A Sebastian lo sorprendió las ganas que tenía de ir a la ópera esa noche. Y no es que no fuera un gran aficionado; lo era, aunque ya hubiera visto La flauta mágica tantas veces que se sabía de memoria las dos arias de la Reina de la Noche.
Otra cualidad más a añadir a su lista de talentos inútiles.

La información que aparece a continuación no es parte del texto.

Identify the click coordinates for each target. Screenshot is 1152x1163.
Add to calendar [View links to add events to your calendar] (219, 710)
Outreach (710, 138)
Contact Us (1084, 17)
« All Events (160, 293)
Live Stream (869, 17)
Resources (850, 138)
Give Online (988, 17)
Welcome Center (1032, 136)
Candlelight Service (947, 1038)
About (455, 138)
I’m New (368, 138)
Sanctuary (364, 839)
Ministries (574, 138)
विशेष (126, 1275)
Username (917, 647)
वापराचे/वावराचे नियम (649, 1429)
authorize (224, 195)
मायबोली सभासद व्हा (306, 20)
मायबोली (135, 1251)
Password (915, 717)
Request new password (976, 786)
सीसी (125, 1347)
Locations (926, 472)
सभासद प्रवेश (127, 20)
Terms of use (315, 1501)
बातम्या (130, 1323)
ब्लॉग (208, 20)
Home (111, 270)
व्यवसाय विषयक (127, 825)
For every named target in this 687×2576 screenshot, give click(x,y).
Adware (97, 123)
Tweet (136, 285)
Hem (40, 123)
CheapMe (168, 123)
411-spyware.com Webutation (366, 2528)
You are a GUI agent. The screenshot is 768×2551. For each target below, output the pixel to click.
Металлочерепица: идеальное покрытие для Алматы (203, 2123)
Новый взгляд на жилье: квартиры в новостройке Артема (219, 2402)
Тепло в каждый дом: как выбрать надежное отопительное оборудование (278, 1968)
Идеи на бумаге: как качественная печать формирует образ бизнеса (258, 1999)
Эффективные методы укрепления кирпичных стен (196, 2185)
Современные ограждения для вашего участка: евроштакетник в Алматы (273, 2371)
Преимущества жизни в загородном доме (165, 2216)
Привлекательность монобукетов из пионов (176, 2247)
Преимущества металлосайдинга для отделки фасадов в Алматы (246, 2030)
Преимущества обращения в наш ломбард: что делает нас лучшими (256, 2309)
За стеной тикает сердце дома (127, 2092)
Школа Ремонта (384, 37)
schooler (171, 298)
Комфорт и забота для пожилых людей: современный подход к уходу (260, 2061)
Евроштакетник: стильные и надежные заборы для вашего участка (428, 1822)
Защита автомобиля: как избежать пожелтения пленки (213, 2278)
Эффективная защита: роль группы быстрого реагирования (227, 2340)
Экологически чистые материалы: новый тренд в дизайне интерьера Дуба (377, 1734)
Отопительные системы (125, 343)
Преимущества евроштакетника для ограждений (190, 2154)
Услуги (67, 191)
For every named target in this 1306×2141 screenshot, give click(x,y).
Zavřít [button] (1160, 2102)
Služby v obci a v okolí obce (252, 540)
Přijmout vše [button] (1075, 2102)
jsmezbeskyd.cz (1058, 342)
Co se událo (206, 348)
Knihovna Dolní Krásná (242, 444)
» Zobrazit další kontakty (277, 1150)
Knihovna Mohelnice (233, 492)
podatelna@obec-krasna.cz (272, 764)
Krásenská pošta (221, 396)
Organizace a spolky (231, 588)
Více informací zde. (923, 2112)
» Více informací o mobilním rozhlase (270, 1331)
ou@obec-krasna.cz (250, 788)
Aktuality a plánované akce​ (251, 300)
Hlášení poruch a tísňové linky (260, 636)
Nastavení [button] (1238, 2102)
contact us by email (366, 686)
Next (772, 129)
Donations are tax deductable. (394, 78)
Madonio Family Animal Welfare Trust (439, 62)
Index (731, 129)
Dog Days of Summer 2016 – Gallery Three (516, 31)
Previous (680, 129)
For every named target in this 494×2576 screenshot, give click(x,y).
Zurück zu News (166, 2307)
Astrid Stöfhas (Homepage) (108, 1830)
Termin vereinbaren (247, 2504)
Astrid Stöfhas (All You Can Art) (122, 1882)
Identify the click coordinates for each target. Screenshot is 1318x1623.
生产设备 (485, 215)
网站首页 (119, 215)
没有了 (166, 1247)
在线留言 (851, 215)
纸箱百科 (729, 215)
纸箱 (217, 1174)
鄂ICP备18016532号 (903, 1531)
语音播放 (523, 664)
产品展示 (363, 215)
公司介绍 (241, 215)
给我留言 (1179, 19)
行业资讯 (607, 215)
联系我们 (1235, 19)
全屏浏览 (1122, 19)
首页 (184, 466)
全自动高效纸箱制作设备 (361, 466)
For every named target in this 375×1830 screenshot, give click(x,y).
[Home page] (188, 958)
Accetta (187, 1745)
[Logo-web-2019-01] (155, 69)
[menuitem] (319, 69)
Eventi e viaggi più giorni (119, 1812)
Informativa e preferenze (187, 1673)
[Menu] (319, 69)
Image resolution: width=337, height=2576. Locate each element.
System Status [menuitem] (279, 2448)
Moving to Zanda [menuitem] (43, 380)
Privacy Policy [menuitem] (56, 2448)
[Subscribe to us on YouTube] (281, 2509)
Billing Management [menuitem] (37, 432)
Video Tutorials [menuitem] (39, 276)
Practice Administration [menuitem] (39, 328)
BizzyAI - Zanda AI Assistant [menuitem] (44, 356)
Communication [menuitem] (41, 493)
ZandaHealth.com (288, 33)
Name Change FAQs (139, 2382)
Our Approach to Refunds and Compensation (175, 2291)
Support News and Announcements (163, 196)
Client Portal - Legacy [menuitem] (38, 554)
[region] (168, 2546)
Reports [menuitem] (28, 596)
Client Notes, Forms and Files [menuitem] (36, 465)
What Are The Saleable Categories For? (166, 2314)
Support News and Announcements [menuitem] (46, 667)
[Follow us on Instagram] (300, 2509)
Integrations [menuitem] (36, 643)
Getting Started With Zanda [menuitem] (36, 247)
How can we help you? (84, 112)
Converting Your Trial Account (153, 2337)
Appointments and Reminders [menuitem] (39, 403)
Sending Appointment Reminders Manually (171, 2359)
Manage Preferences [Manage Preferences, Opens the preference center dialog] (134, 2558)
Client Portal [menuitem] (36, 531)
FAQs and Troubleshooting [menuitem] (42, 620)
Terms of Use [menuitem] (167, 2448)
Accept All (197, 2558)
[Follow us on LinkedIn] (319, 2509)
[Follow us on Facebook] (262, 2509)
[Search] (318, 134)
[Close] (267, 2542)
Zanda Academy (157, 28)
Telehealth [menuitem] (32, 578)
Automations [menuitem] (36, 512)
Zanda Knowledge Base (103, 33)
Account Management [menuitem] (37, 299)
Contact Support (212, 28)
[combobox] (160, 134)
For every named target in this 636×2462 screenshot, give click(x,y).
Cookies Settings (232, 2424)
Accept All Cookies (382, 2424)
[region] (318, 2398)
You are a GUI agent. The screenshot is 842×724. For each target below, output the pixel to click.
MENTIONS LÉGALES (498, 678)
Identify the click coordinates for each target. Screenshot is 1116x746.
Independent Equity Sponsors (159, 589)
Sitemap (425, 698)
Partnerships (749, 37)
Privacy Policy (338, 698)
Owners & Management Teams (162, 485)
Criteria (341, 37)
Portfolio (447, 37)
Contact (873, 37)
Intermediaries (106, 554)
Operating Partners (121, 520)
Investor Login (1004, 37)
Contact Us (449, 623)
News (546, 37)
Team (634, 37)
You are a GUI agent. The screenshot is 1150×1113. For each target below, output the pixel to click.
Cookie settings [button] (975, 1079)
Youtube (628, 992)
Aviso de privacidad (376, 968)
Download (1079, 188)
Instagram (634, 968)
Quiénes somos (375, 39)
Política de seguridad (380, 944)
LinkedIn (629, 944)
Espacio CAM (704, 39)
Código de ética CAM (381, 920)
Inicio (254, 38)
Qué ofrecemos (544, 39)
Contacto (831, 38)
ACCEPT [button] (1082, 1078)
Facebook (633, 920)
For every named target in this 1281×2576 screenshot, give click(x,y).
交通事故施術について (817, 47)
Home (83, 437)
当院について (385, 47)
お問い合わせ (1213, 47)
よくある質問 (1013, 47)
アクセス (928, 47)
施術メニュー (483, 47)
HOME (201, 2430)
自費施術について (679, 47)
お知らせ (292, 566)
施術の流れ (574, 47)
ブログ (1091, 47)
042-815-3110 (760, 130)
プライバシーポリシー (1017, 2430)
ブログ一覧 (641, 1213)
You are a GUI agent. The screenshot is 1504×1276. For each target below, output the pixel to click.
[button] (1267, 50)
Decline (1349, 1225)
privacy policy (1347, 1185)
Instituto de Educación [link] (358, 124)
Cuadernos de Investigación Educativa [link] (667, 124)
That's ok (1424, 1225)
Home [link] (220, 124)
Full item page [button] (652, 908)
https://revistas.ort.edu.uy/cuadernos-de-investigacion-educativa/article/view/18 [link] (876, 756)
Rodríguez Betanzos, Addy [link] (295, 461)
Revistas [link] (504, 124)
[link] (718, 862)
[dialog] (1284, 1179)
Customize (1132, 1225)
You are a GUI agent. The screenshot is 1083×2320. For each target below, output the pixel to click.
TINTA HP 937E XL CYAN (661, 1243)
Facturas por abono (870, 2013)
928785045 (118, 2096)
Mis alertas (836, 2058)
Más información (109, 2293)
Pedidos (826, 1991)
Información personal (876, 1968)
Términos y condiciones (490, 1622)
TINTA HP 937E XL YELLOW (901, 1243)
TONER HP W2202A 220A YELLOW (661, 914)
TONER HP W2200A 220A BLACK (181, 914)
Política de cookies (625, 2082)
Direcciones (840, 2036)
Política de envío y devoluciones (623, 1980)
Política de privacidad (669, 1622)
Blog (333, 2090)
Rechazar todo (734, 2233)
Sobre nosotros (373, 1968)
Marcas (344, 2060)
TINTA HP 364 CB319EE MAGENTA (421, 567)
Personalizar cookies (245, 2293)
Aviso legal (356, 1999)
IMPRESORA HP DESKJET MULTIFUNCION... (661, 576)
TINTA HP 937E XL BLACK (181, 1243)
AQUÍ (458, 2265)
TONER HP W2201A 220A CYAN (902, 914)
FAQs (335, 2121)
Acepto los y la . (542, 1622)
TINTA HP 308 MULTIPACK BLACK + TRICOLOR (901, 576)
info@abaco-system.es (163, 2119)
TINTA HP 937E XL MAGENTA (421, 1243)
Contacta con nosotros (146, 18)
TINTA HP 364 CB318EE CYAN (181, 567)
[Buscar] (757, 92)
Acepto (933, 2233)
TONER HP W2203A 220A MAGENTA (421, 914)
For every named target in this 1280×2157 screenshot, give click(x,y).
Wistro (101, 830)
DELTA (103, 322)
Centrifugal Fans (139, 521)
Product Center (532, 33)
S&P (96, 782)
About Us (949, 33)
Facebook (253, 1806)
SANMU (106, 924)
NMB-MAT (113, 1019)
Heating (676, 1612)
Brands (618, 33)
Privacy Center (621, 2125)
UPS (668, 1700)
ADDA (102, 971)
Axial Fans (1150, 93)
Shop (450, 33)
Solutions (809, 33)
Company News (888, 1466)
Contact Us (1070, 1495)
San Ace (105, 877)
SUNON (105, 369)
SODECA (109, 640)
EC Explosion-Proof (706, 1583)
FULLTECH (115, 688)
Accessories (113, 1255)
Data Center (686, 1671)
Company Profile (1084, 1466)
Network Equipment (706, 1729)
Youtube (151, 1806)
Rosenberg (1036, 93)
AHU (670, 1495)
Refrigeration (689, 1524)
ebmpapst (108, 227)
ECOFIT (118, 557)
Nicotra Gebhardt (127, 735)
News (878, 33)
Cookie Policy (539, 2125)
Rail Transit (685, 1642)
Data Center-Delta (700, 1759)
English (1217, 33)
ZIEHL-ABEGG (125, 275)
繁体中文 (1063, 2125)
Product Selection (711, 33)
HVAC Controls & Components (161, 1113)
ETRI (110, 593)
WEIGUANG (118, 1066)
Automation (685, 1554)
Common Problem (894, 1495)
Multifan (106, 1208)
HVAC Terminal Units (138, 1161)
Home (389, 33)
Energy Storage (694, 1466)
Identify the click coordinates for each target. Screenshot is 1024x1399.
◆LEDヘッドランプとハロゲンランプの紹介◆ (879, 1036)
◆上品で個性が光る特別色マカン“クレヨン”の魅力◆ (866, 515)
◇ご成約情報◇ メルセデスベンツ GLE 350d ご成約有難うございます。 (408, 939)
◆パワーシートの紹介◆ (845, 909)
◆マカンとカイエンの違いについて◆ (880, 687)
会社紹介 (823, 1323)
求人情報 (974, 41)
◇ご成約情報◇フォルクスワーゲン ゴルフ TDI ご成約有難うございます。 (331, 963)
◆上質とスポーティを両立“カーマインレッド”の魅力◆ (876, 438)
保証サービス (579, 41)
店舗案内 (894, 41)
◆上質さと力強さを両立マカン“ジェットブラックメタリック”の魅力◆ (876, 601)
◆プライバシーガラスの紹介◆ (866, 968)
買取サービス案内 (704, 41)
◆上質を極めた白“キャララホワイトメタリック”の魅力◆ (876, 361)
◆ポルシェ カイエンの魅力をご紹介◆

No sabía por qué las compañías de teatro de Gran Bretaña insistían en representar una y otra vez la misma ópera. Suponía que era en deferencia a la legión de caballeros británicos demasiado tozudos para aprender un idioma extranjero. Para Seb, era más fácil seguir una comedia que una tragedia. O, al menos, saber cuándo reír.
Sin embargo, por mucho que quisiera ver la ópera desde la privilegiada posición del palco de los Fenniwick, quería ver más a la chica.
A la señorita Winslow.
La señorita Annabel Winslow.
Annabel.
Le gustaba el nombre. Tenía cierto aire bucólico, algo que olía a limpio, como la hierba.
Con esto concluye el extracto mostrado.